Il consiglio d’amministrazione di Talete ha approvato il progetto di bilancio. La votazione si è svolta all’interno di un’apposita riunione negli uffici di via Gargana nella mattinata di ieri.
Bocche cucite sul contenuto. Lo stesso presidente Stefano Bonori non rilascia dichiarazioni in merito: “Non è ancora il momento dei commenti, posso soltanto dire che il progetto di bilancio è stato approvato. Dobbiamo però ancora depositarlo e a fine mese convocheremo l’assemblea degli azionisti per discuterlo. Posso dire che in questo momento c’è bisogno di maggiore responsabilità da parte di tutti”.
Per il presidente questo deve essere il bilancio della verità, capace di fotografare a pieno la reale situazione della società di gestione del servizio idrico all’interno dell’ambito territoriale.
Le criticità sono note, così come le questioni insolute. Una su tutte il mancato ingresso in Talete di diversi comuni. In teoria dovrebbero venire commissariati dalla Regione Lazio ma ancora non è stato fatto.
Ma la cosa che forse è chiamata a fare più paura va individuata alla voce dearsenificatori. Il costo di manutenzione annuo si aggira intorno ai sei milioni di euro. Al momento sono a carico, per un anno, della Regione Lazio. Quello che preoccupa è il poi.

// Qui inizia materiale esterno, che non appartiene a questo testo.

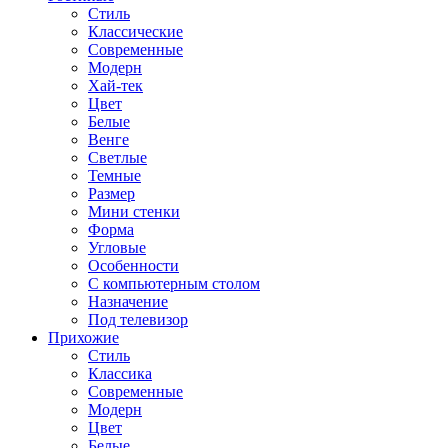
Стиль
Классические
Современные
Модерн
Хай-тек
Цвет
Белые
Венге
Светлые
Темные
Размер
Мини стенки
Форма
Угловые
Особенности
С компьютерным столом
Назначение
Под телевизор
Прихожие
Стиль
Классика
Современные
Модерн
Цвет
Белые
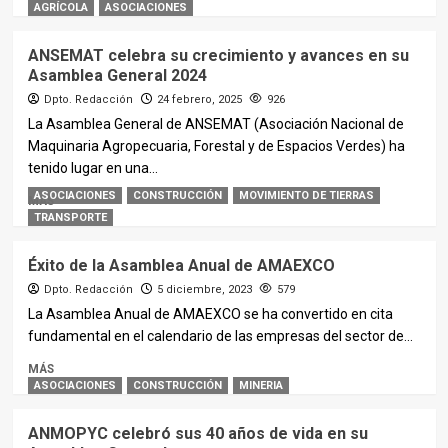
AGRÍCOLA
ASOCIACIONES
ANSEMAT celebra su crecimiento y avances en su
Asamblea General 2024
Dpto. Redacción
24 febrero, 2025
926
La Asamblea General de ANSEMAT (Asociación Nacional de
Maquinaria Agropecuaria, Forestal y de Espacios Verdes) ha
tenido lugar en una...
ASOCIACIONES
CONSTRUCCIÓN
MOVIMIENTO DE TIERRAS
MÁS
TRANSPORTE
Éxito de la Asamblea Anual de AMAEXCO
Dpto. Redacción
5 diciembre, 2023
579
La Asamblea Anual de AMAEXCO se ha convertido en cita
fundamental en el calendario de las empresas del sector de...
MÁS
ASOCIACIONES
CONSTRUCCIÓN
MINERIA
ANMOPYC celebró sus 40 años de vida en su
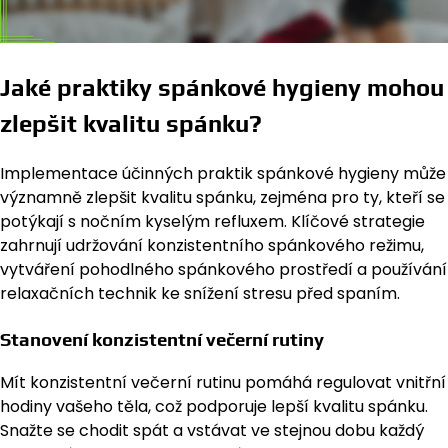
Jaké praktiky spánkové hygieny mohou
zlepšit kvalitu spánku?
Implementace účinných praktik spánkové hygieny může
významně zlepšit kvalitu spánku, zejména pro ty, kteří se
potýkají s nočním kyselým refluxem. Klíčové strategie
zahrnují udržování konzistentního spánkového režimu,
vytváření pohodlného spánkového prostředí a používání
relaxačních technik ke snížení stresu před spaním.
Stanovení konzistentní večerní rutiny
Mít konzistentní večerní rutinu pomáhá regulovat vnitřní
hodiny vašeho těla, což podporuje lepší kvalitu spánku.
Snažte se chodit spát a vstávat ve stejnou dobu každý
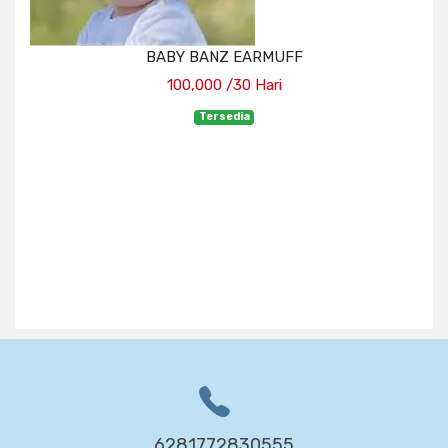
BABY BANZ EARMUFF
100,000 /30 Hari
Tersedia
6281772830555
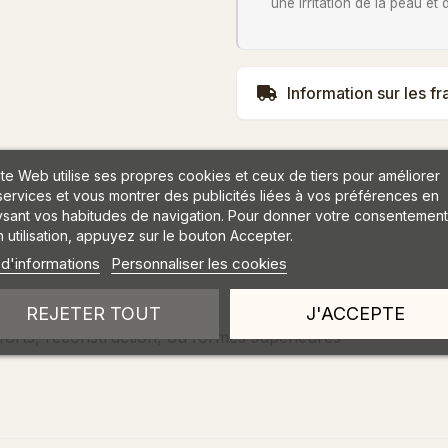
une irritation de la peau et
Information sur les fr
ite Web utilise ses propres cookies et ceux de tiers pour améliorer
services et vous montrer des publicités liées à vos préférences en
ysant vos habitudes de navigation. Pour donner votre consentement
 utilisation, appuyez sur le bouton Accepter.
ndes
 d'informations
Personnaliser les cookies
REJETER TOUT
J'ACCEPTE
nforts, reconstruction, ou formes supérieures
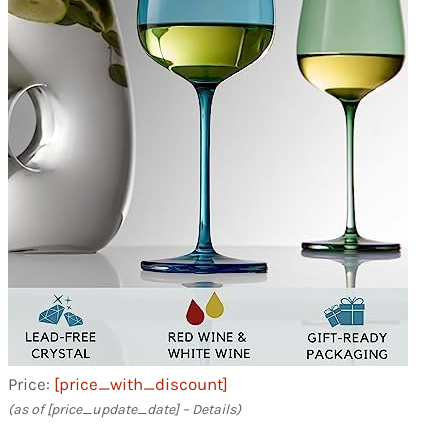
Price:
[price_with_discount]
(as of [price_update_date] –
Details
)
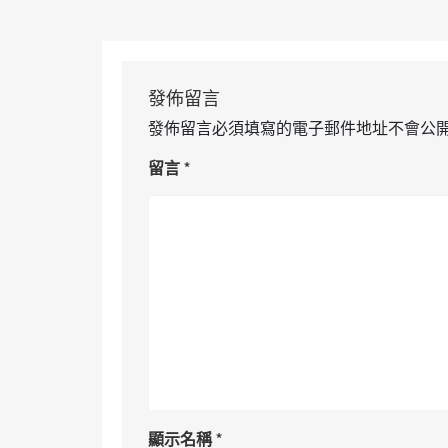
發佈留言
發佈留言必須填寫的電子郵件地址不會公
留言
*
顯示名稱
*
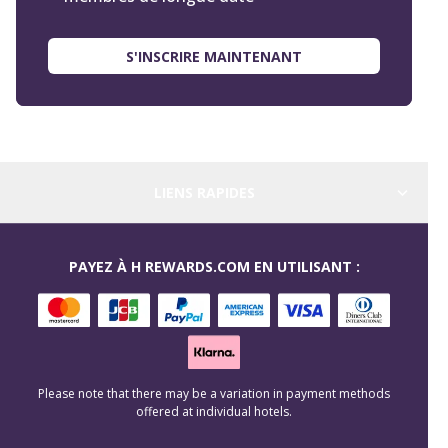
S'INSCRIRE MAINTENANT
LIENS RAPIDES
PAYEZ À H REWARDS.COM EN UTILISANT :
Please note that there may be a variation in payment methods
offered at individual hotels.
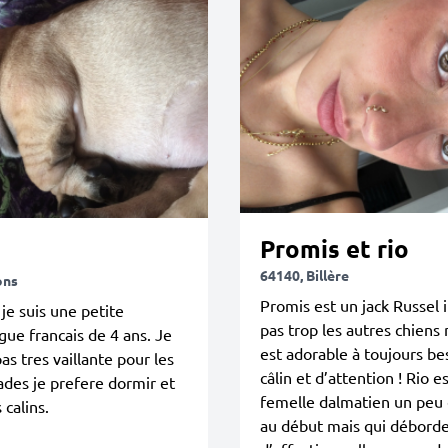
Promis et rio
64140, Billère
ons
Promis est un jack Russel i
 je suis une petite
pas trop les autres chiens 
ue francais de 4 ans. Je
est adorable à toujours be
pas tres vaillante pour les
câlin et d’attention ! Rio e
des je prefere dormir et
femelle dalmatien un peu 
 calins.
au début mais qui débord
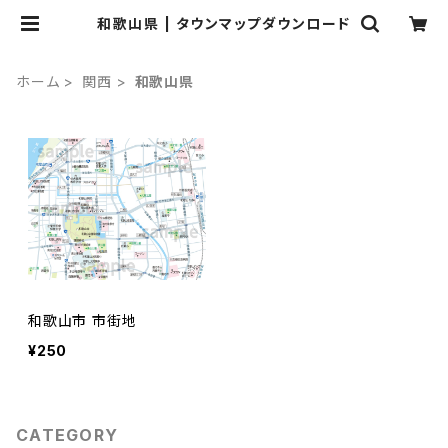
和歌山県 | タウンマップダウンロード
ホーム
関西
和歌山県
和歌山市 市街地
¥250
CATEGORY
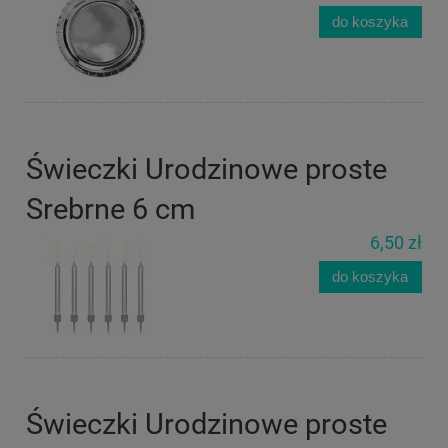
do koszyka
Świeczki Urodzinowe proste
Srebrne 6 cm
6,50 zł
do koszyka
Świeczki Urodzinowe proste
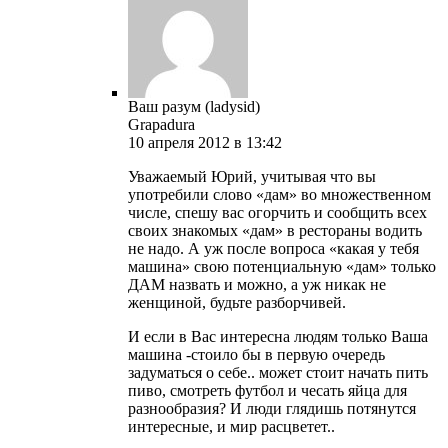
Ваш разум (ladysid)
Grapadura
10 апреля 2012 в 13:42
Уважаемый Юрий, учитывая что вы
употребили слово «дам» во множественном
числе, спешу вас огорчить и сообщить всех
своих знакомых «дам» в рестораны водить
не надо. А уж после вопроса «какая у тебя
машина» свою потенциальную «дам» только
ДАМ назвать и можно, а уж никак не
женщиной, будьте разборчивей.
И если в Вас интересна людям только Ваша
машина -стоило бы в первую очередь
задуматься о себе.. может стоит начать пить
пиво, смотреть футбол и чесать яйца для
разнообразия? И люди глядишь потянутся
интересные, и мир расцветет..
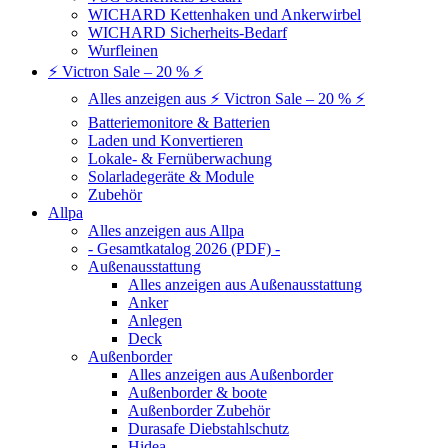
WICHARD Kettenhaken und Ankerwirbel
WICHARD Sicherheits-Bedarf
Wurfleinen
⚡ Victron Sale – 20 % ⚡
Alles anzeigen aus ⚡ Victron Sale – 20 % ⚡
Batteriemonitore & Batterien
Laden und Konvertieren
Lokale- & Fernüberwachung
Solarladegeräte & Module
Zubehör
Allpa
Alles anzeigen aus Allpa
- Gesamtkatalog 2026 (PDF) -
Außenausstattung
Alles anzeigen aus Außenausstattung
Anker
Anlegen
Deck
Außenborder
Alles anzeigen aus Außenborder
Außenborder & boote
Außenborder Zubehör
Durasafe Diebstahlschutz
Hidea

Spalmare l’importante cifra sulle bollette dei cittadini rischia di rendere insostenibile la spesa dell’acqua per molti, ponendo seri problemi di tenuta dell’intero sistema. Senza tenere conto del fatto che il sistema di dearsenificazione è soggetto a falle, come dimostrato dalle analisi Asl di questi giorni. In ben 12 comuni della Tuscia l’acqua dei rubinetti ha presentato valori anche di molto superiori al limite di arsenico fissato dalla legge a 10 microgrammi/litro. Tutto questo si traduce in sanzioni per i comuni, per Talete e per i gestori dei dearsenificatori.